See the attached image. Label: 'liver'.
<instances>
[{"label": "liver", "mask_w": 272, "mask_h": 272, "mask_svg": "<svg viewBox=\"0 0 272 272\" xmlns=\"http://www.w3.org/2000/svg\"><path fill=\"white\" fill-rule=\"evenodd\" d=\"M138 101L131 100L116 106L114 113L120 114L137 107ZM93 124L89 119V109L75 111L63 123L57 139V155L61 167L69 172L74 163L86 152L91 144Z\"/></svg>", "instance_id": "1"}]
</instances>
■ ■ ■ ■ ■ ■ ■
What is being asked
Down to the last line, return the data above exactly.

Task result
See the attached image. Label: 'liver'.
<instances>
[{"label": "liver", "mask_w": 272, "mask_h": 272, "mask_svg": "<svg viewBox=\"0 0 272 272\" xmlns=\"http://www.w3.org/2000/svg\"><path fill=\"white\" fill-rule=\"evenodd\" d=\"M138 101L131 100L116 106L114 113L120 114L137 107ZM93 124L89 119V109L75 111L63 123L57 139V155L61 167L69 172L74 163L86 152L91 144Z\"/></svg>", "instance_id": "1"}]
</instances>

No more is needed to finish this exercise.